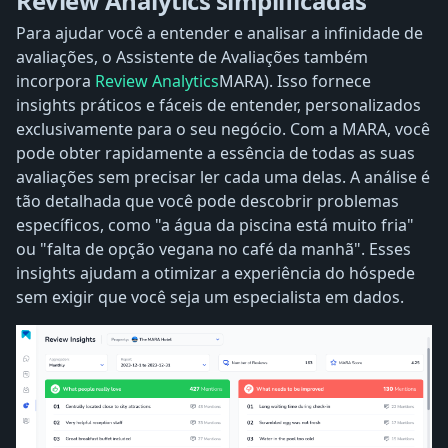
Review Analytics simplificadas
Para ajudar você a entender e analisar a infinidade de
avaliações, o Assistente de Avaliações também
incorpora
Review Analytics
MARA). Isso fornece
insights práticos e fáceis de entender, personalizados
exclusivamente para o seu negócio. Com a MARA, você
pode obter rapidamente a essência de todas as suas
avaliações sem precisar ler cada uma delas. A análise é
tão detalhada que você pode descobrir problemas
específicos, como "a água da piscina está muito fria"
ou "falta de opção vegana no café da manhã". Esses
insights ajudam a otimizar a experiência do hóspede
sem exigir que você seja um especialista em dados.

=====

### What you have to do
The lines above must be transcribed exactly, with every picture left out.

### Task answer
Review Analytics simplificadas
Para ajudar você a entender e analisar a infinidade de
avaliações, o Assistente de Avaliações também
incorpora
Review Analytics
MARA). Isso fornece
insights práticos e fáceis de entender, personalizados
exclusivamente para o seu negócio. Com a MARA, você
pode obter rapidamente a essência de todas as suas
avaliações sem precisar ler cada uma delas. A análise é
tão detalhada que você pode descobrir problemas
específicos, como "a água da piscina está muito fria"
ou "falta de opção vegana no café da manhã". Esses
insights ajudam a otimizar a experiência do hóspede
sem exigir que você seja um especialista em dados.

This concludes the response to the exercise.